Just to relate my decisions on this topic. One of our Zope sites had a
similar size of Data.fs to yours (and growing fairly rapidly). When I
looked at the contents it was clear that a large part of the size was from
big blob objects such as PDFs, GIFS and JPEGs, and various Microsoft
product data files (Word and Powerpoint being favorite).
I wrote an external method which selectively decants the content of
qualifying objects into ExtFile and ExtImage objects. The big blobs end up
in the UNIX file system and the stub objects left in Data.fs are much
smaller; in my case the Data.fs shrank from over 350 Mb to less than 30 Mb.

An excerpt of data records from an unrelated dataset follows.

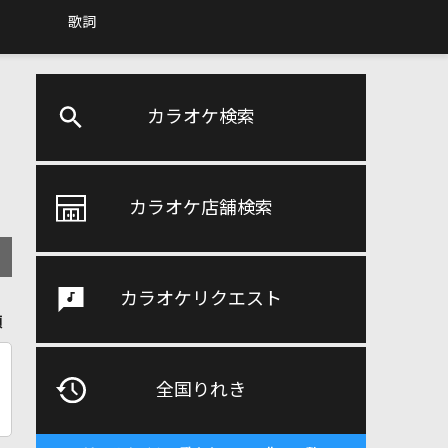
歌詞
カラオケ検索
カラオケ店舗検索
カラオケリクエスト
順
全国りれき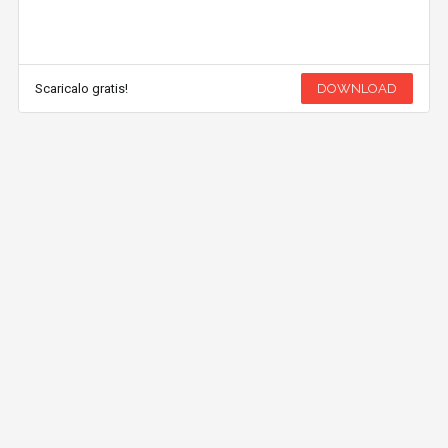
Scaricalo gratis!
DOWNLOAD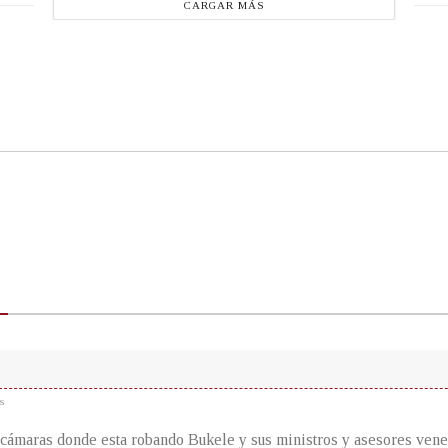
CARGAR MÁS
s
cámaras donde esta robando Bukele y sus ministros y asesores vene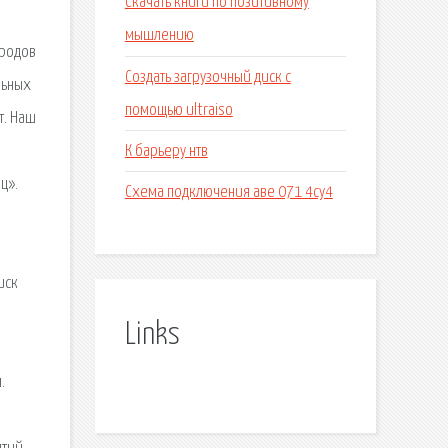
Скачать книги по позитивному
мышлению
ородов
Создать загрузочный диск с
льных
помощью ultraiso
т. Наш
К барьеру нтв
ц».
Схема подключения аве 071 4су4
иск
Links
.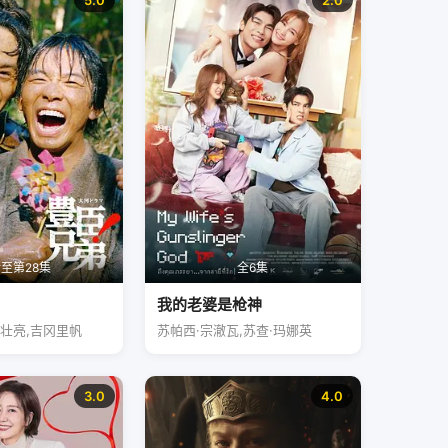
5.0
2.0
至第28集
全6集
我的老婆是枪神
松壮亮,吉冈里帆
苏帕西·宗澈瓦,苏查·玛娜英
3.0
4.0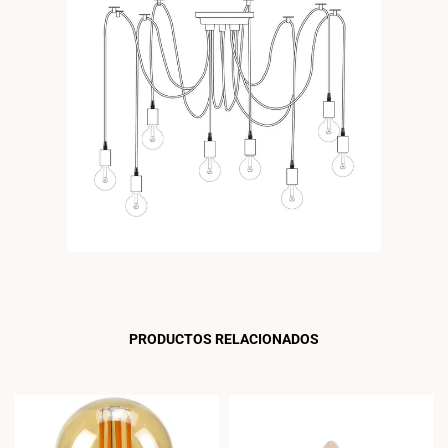
PRODUCTOS RELACIONADOS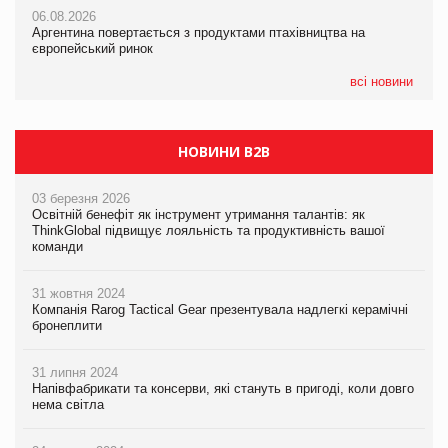
06.08.2026
06.08.2026
06.08.2026
Аргентина повертається з продуктами птахівництва на
Аргентина повертається з продуктами птахівництва на
Аргентина повертається з продуктами птахівництва на
європейський ринок
європейський ринок
європейський ринок
всі новини
НОВИНИ B2B
03 березня 2026
Освітній бенефіт як інструмент утримання талантів: як
ThinkGlobal підвищує лояльність та продуктивність вашої
команди
31 жовтня 2024
Компанія Rarog Tactical Gear презентувала надлегкі керамічні
бронеплити
31 липня 2024
Напівфабрикати та консерви, які стануть в пригоді, коли довго
нема світла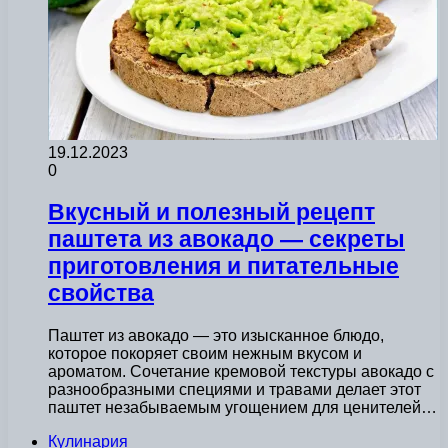
19.12.2023
0
Вкусный и полезный рецепт
паштета из авокадо — секреты
приготовления и питательные
свойства
Паштет из авокадо — это изысканное блюдо,
которое покоряет своим нежным вкусом и
ароматом. Сочетание кремовой текстуры авокадо с
разнообразными специями и травами делает этот
паштет незабываемым угощением для ценителей…
Кулинария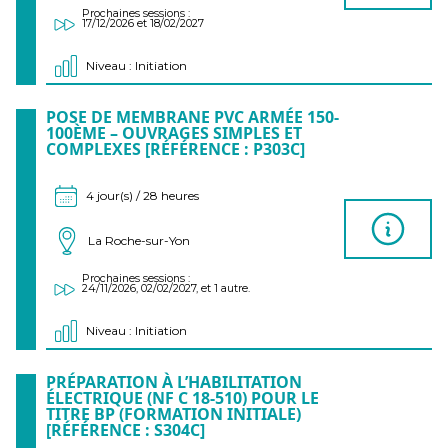
Prochaines sessions :
17/12/2026 et 18/02/2027
Niveau : Initiation
POSE DE MEMBRANE PVC ARMÉE 150-
100ÈME – OUVRAGES SIMPLES ET
COMPLEXES [RÉFÉRENCE : P303C]
4 jour(s) / 28 heures
La Roche-sur-Yon
Prochaines sessions :
24/11/2026, 02/02/2027, et 1 autre.
Niveau : Initiation
PRÉPARATION À L’HABILITATION
ÉLECTRIQUE (NF C 18-510) POUR LE
TITRE BP (FORMATION INITIALE)
[RÉFÉRENCE : S304C]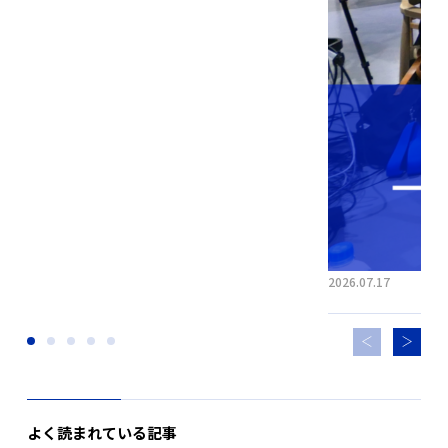
2026.07.17
よく読まれている記事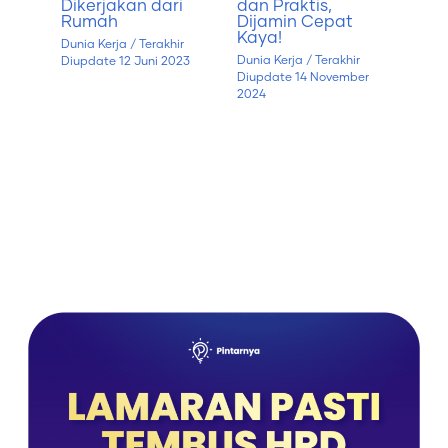
Dikerjakan dari
dan Praktis,
Rumah
Dijamin Cepat
Kaya!
Dunia Kerja
/ Terakhir
Dunia Kerja
/ Terakhir
Diupdate
12 Juni 2023
Diupdate
14 November
2024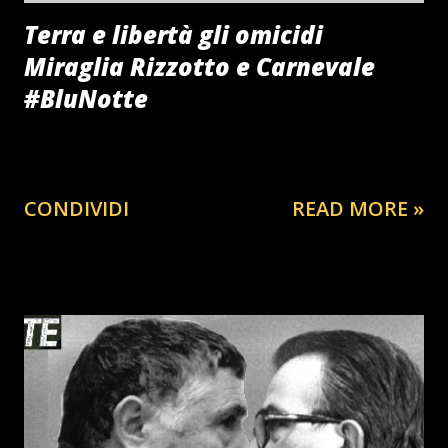
Terra e libertà gli omicidi
Miraglia Rizzotto e Carnevale
#BluNotte
CONDIVIDI
READ MORE »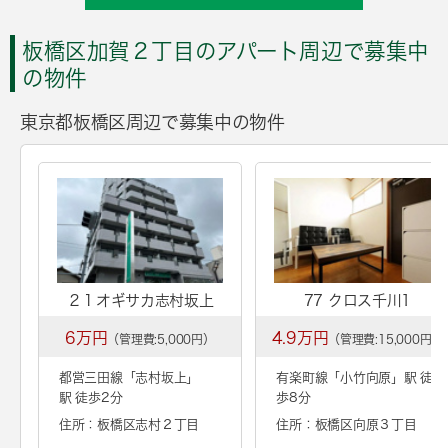
板橋区加賀２丁目のアパート周辺で募集中
の物件
東京都板橋区周辺で募集中の物件
２１オギサカ志村坂上
77 クロス千川1
6万円
4.9万円
（管理費:5,000円）
（管理費:15,000円）
都営三田線「
志村坂上
」
有楽町線「
小竹向原
」駅 徒
駅 徒歩2分
歩8分
住所：板橋区志村２丁目
住所：板橋区向原３丁目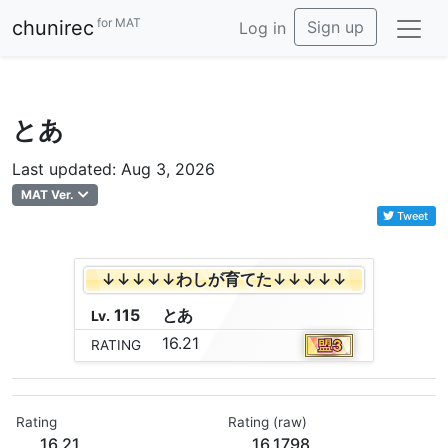
for MAT
chunirec
Sign up
Log in
とあ
Last updated: Aug 3, 2026
MAT Ver.
Tweet
↓↓↓↓↓わしが育てた↓↓↓↓↓
115
と
あ
Lv.
16.21
RATING
Rating
Rating (raw)
16.21
16.1798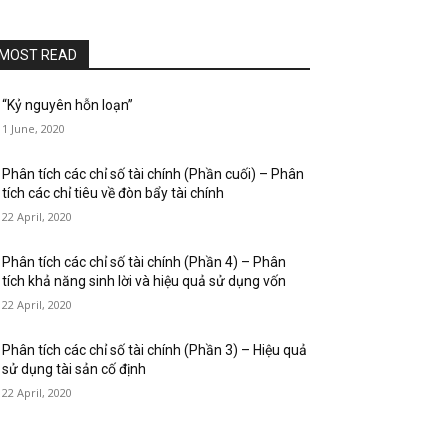
MOST READ
“Kỷ nguyên hỗn loạn”
1 June, 2020
Phân tích các chỉ số tài chính (Phần cuối) – Phân
tích các chỉ tiêu về đòn bẩy tài chính
22 April, 2020
Phân tích các chỉ số tài chính (Phần 4) – Phân
tích khả năng sinh lời và hiệu quả sử dụng vốn
22 April, 2020
Phân tích các chỉ số tài chính (Phần 3) – Hiệu quả
sử dụng tài sản cố định
22 April, 2020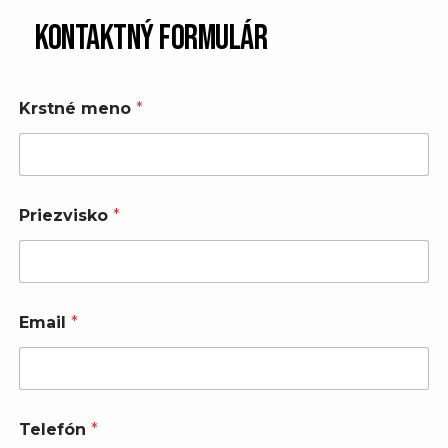
Kontaktný formulár
Krstné meno
*
Priezvisko
*
m
Email
*
e
n
o
P
o
z
Telefón
*
n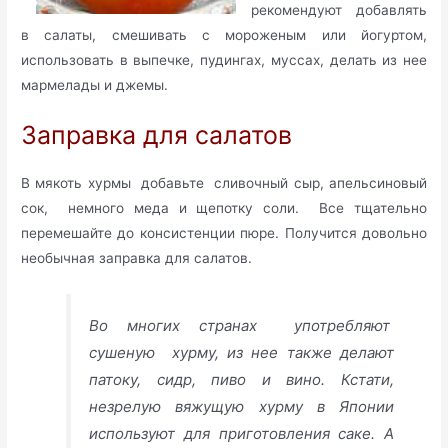
рекомендуют добавлять
в салаты, смешивать с мороженым или йогуртом,
использовать в выпечке, пудингах, муссах, делать из нее
мармелады и джемы.
Заправка для салатов
В мякоть хурмы добавьте сливочный сыр, апельсиновый
сок, немного меда и щепотку соли. Все тщательно
перемешайте до консистенции пюре. Получится довольно
необычная заправка для салатов.
Во многих странах употребляют
сушеную хурму, из нее также делают
патоку, сидр, пиво и вино. Кстати,
незрелую вяжущую хурму в Японии
используют для приготовления саке. А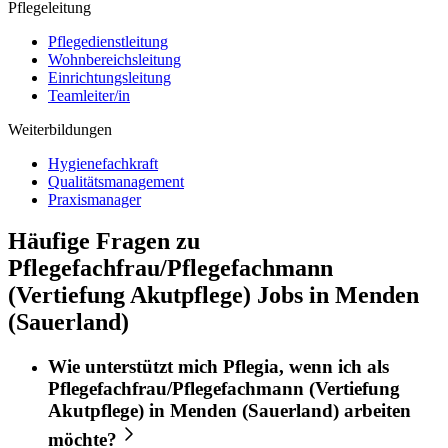
Pflegeleitung
Pflegedienstleitung
Wohnbereichsleitung
Einrichtungsleitung
Teamleiter/in
Weiterbildungen
Hygienefachkraft
Qualitätsmanagement
Praxismanager
Häufige Fragen zu
Pflegefachfrau/Pflegefachmann
(Vertiefung Akutpflege) Jobs in Menden
(Sauerland)
Wie unterstützt mich
Pflegia
, wenn ich als
Pflegefachfrau/Pflegefachmann (Vertiefung
Akutpflege)
in
Menden (Sauerland)
arbeiten
möchte?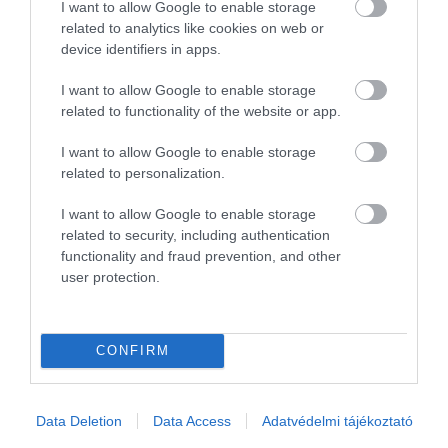
I want to allow Google to enable storage
megér egy hétvégi kiruccanást
related to analytics like cookies on web or
device identifiers in apps.
I want to allow Google to enable storage
related to functionality of the website or app.
I want to allow Google to enable storage
related to personalization.
I want to allow Google to enable storage
related to security, including authentication
functionality and fraud prevention, and other
user protection.
CONFIRM
Fotó:
Luca/Unsplash
A TELJES LISTA: A VILÁG TÍZ
Data Deletion
Data Access
Adatvédelmi tájékoztató
„LEGSÉTÁLHATÓBB" VÁROSA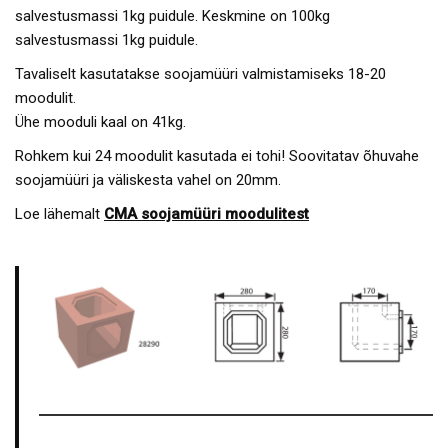
salvestusmassi 1kg puidule. Keskmine on 100kg
salvestusmassi 1kg puidule.
Tavaliselt kasutatakse soojamüüri valmistamiseks 18-20
moodulit.
Ühe mooduli kaal on 41kg.
Rohkem kui 24 moodulit kasutada ei tohi! Soovitatav õhuvahe
soojamüüri ja väliskesta vahel on 20mm.
Loe lähemalt
CMA soojamüüri moodulitest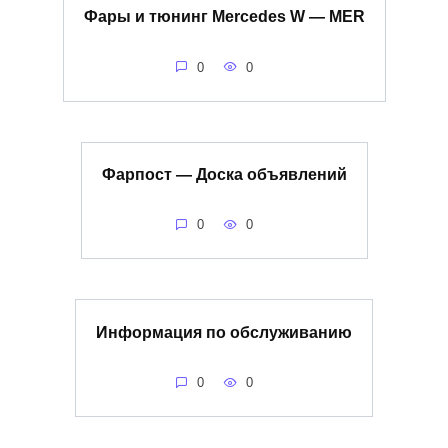
Фары и тюнинг Mercedes W — MER
0
0
Фарпост — Доска объявлений
0
0
Информация по обслуживанию
0
0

I now run the decanting function regularly as well as advising content
providers to use ExtFile/ExtImage for PDFs and such.
My rationale for this approach was twofold:
1. I couldn't see any real benefit of inflating Zope's object database with
big blobs of fairly static, opaque data. Indeed, my guess was that it was
more likely to damage the performance of Zope and inflate its process size,
although I never tried to prove if this was the case.
2. Big, fairly static blobs of opaque data adversely affect incremental
backup performance for the file system containing the Data.fs. A one byte
change in any object means all the big, unchanged blobs also become
candidates for being backed up yet again. With the big blobs out in the
file system, incremental backups go a lot quicker.
This approach won't save in total file space occupied - it wasn't intended
to - but I figure that it plays to the strengths and away from the
weaknesses of both the Zope object database and the UNIX file system.